Sunday, August 07, 2005

power hungry Europeans

The big problem we have in dealing with propaganda wars with the Europeans is a publicly available and plausible analysis of their motives. If the Europeans are mad at us it must be our fault because, as we all know, those who want multilateral institutions are good seeking the betterment of all mankind while those who defend the right of nation states to determine their own affairs and, particularly, to fight wars, are on the side of selfish aggrandizement.

First of all, we should make clear that power is a good that nations and peoples pursue for its own sake. The European powers know that the only means of competing with us at their disposal is through multilateral institutions. This doesn't make their motives bad--power can be sought for good and bad reasons, but it is always sought--but there is no reason it should not entitle them to a presumption of having good motives.
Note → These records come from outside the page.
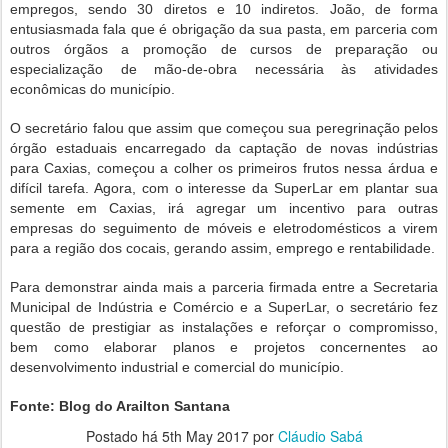
empregos, sendo 30 diretos e 10 indiretos. João, de forma
entusiasmada fala que é obrigação da sua pasta, em parceria com
outros órgãos a promoção de cursos de preparação ou
especialização de mão-de-obra necessária às atividades
econômicas do município.
O secretário falou que assim que começou sua peregrinação pelos
órgão estaduais encarregado da captação de novas indústrias
para Caxias, começou a colher os primeiros frutos nessa árdua e
difícil tarefa. Agora, com o interesse da SuperLar em plantar sua
semente em Caxias, irá agregar um incentivo para outras
empresas do seguimento de móveis e eletrodomésticos a virem
para a região dos cocais, gerando assim, emprego e rentabilidade.
Para demonstrar ainda mais a parceria firmada entre a Secretaria
Municipal de Indústria e Comércio e a SuperLar, o secretário fez
questão de prestigiar as instalações e reforçar o compromisso,
bem como elaborar planos e projetos concernentes ao
desenvolvimento industrial e comercial do município.
Fonte: Blog do Arailton Santana
Postado há
5th May 2017
por
Cláudio Sabá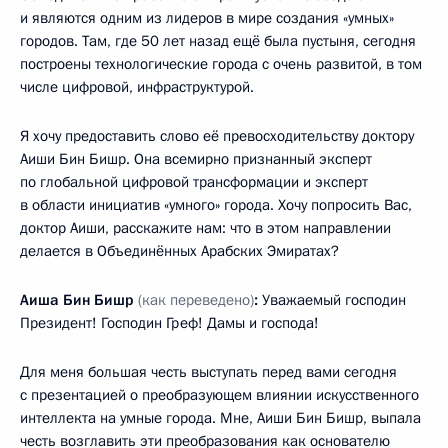
и являются одним из лидеров в мире создания «умных»
городов. Там, где 50 лет назад ещё была пустыня, сегодня
построены технологические города с очень развитой, в том
числе цифровой, инфраструктурой.
Я хочу предоставить слово её превосходительству доктору
Аиши Бин Бишр. Она всемирно признанный эксперт
по глобальной цифровой трансформации и эксперт
в области инициатив «умного» города. Хочу попросить Вас,
доктор Аиши, расскажите нам: что в этом направлении
делается в Объединённых Арабских Эмиратах?
Аиша Бин Бишр
(как переведено)
:
Уважаемый господин
Президент! Господин Греф! Дамы и господа!
Для меня большая честь выступать перед вами сегодня
с презентацией о преобразующем влиянии искусственного
интеллекта на умные города. Мне, Аиши Бин Бишр, выпала
честь возглавить эти преобразования как основателю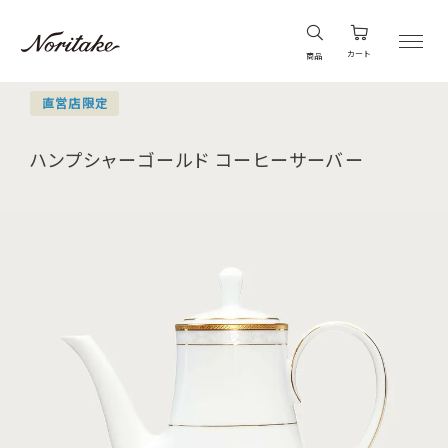
カート
商品
直営店限定
ハンプシャーゴールド コーヒーサーバー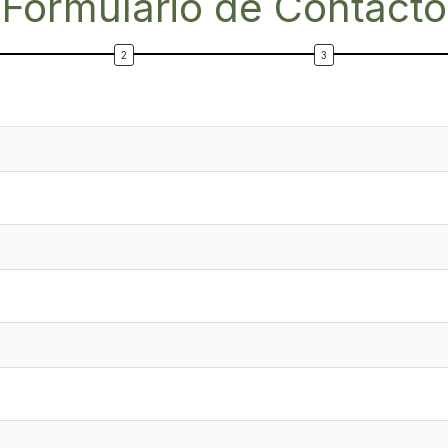
Formulario de Contacto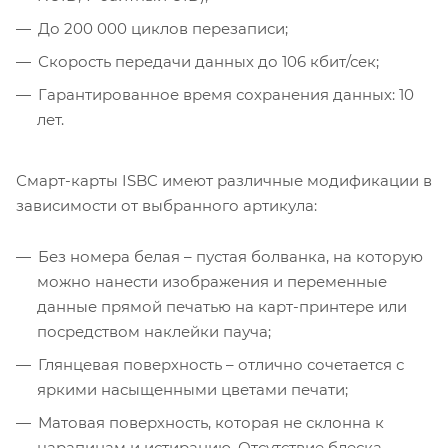
До 200 000 циклов перезаписи;
Скорость передачи данных до 106 кбит/сек;
Гарантированное время сохранения данных: 10
лет.
Смарт-карты ISBC имеют различные модификации в
зависимости от выбранного артикула:
Без номера белая – пустая болванка, на которую
можно нанести изображения и переменные
данные прямой печатью на карт-принтере или
посредством наклейки пауча;
Глянцевая поверхность – отлично сочетается с
яркими насыщенными цветами печати;
Матовая поверхность, которая не склонна к
царапинам и истиранию. Отсутствие блеска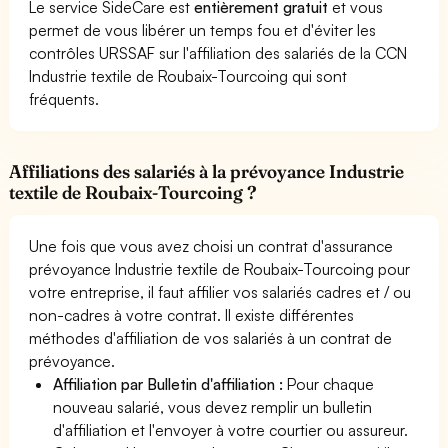
Le service SideCare est
entièrement gratuit
et vous
permet de vous libérer un temps fou et d'éviter les
contrôles URSSAF sur l'affiliation des salariés de la CCN
Industrie textile de Roubaix-Tourcoing qui sont
fréquents.
Affiliations des salariés à la prévoyance Industrie
textile de Roubaix-Tourcoing ?
Une fois que vous avez choisi un contrat d'assurance
prévoyance Industrie textile de Roubaix-Tourcoing pour
votre entreprise, il faut affilier vos salariés cadres et / ou
non-cadres à votre contrat. Il existe différentes
méthodes d'affiliation de vos salariés à un contrat de
prévoyance.
Affiliation par Bulletin d'affiliation :
Pour chaque
nouveau salarié, vous devez remplir un bulletin
d'affiliation et l'envoyer à votre courtier ou assureur.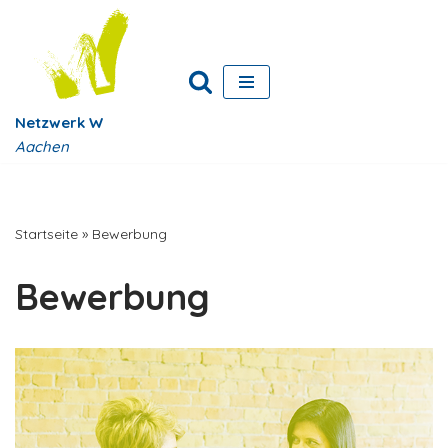
Zum
Inhalt
springen
Netzwerk W
Aachen
Startseite
»
Bewerbung
Bewerbung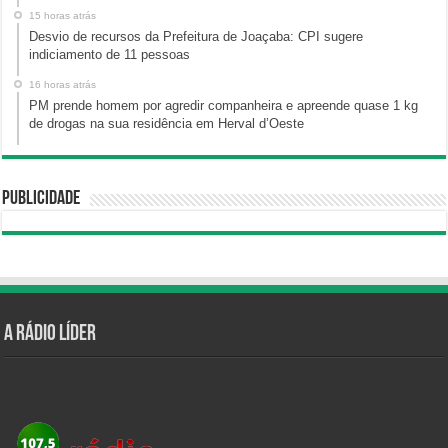
15 horas atrás
Desvio de recursos da Prefeitura de Joaçaba: CPI sugere
indiciamento de 11 pessoas
16 horas atrás
PM prende homem por agredir companheira e apreende quase 1 kg
de drogas na sua residência em Herval d’Oeste
Publicidade
A Rádio Líder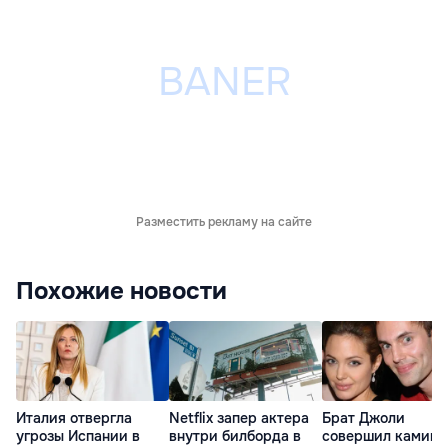
Разместить рекламу на сайте
Похожие новости
Италия отвергла
Netflix запер актера
Брат Джоли
угрозы Испании в
внутри билборда в
совершил каминг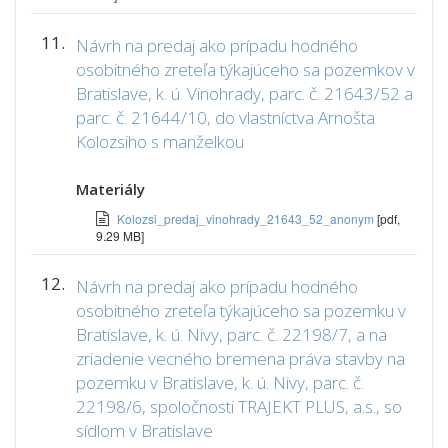
11.
Návrh na predaj ako prípadu hodného
osobitného zreteľa týkajúceho sa pozemkov v
Bratislave, k. ú. Vinohrady, parc. č. 21643/52 a
parc. č. 21644/10, do vlastníctva Arnošta
Kolozsiho s manželkou
Materiály
Kolozsi_predaj_vinohrady_21643_52_anonym
[pdf,
9.29 MB]
12.
Návrh na predaj ako prípadu hodného
osobitného zreteľa týkajúceho sa pozemku v
Bratislave, k. ú. Nivy, parc. č. 22198/7, a na
zriadenie vecného bremena práva stavby na
pozemku v Bratislave, k. ú. Nivy, parc. č.
22198/6, spoločnosti TRAJEKT PLUS, a.s., so
sídlom v Bratislave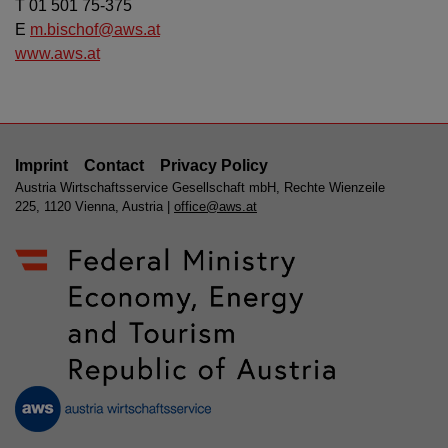
T 01 501 75-375
E
m.bischof@aws.at
www.aws.at
Imprint
Contact
Privacy Policy
Austria Wirtschaftsservice Gesellschaft mbH, Rechte Wienzeile
225, 1120 Vienna, Austria |
office@aws.at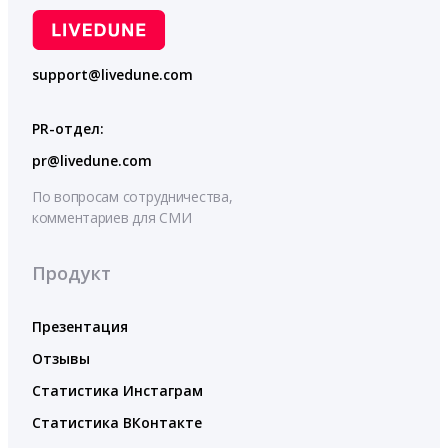
support@livedune.com
PR-отдел:
pr@livedune.com
По вопросам сотрудничества,
комментариев для СМИ
Продукт
Презентация
Отзывы
Статистика Инстаграм
Статистика ВКонтакте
We should also constantly remind people that international institutions are not servants of all the people of the world, just all their governments. Some of these governments are good but many are not.

But even if they were all democratic--and most of the democratic ones are critical of us as well--that should not entitle them to the presumption of good motives relative to ours. Even if people are democratic it does not mean that their motives are good. Anyone on the left who criticizes the second Bush administration must at least admit that people can be misled about their true interests since it is obviously the case that Bush was democratically elected. If the American electorate can be mislead by ignorance or emotions of false pride into backing a policy that is against mankind's true best interests, why cannot the publics of advanced European democracies make the same sort of mistake?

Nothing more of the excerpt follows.